**Required work:**
How many lines in the records below contain the word "Nagaland"? Reply with that number only.

**Given data:**
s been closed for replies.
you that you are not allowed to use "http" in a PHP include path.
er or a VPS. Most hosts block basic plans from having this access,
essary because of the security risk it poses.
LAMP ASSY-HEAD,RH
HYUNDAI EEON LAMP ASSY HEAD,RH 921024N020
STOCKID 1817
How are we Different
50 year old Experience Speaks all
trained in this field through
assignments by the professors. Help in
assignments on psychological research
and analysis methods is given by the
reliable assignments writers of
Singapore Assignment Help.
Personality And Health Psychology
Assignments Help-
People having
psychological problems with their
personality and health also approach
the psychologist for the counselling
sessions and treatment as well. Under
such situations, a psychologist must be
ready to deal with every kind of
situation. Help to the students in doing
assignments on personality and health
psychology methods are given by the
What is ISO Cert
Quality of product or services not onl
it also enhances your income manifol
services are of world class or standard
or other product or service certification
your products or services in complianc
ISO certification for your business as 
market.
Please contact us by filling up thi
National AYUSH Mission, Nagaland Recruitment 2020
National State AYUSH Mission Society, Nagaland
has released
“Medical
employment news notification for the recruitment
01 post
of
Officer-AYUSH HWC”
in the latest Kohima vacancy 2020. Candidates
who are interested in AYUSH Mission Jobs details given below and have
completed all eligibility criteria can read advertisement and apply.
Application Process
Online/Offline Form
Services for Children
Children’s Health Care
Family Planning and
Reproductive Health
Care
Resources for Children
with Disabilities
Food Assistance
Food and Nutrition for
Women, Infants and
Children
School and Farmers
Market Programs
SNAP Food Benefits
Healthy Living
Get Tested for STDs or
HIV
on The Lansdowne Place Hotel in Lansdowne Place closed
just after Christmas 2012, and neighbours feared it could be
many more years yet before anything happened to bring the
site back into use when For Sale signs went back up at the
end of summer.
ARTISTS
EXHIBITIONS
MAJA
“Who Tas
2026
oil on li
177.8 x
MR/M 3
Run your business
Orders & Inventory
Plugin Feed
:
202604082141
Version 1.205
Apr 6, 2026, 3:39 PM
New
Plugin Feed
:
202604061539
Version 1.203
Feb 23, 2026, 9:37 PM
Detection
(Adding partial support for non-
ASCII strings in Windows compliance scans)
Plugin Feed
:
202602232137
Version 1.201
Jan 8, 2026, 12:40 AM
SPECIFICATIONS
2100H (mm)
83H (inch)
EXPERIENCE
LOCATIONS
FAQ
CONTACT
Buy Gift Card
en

**Task output:**
2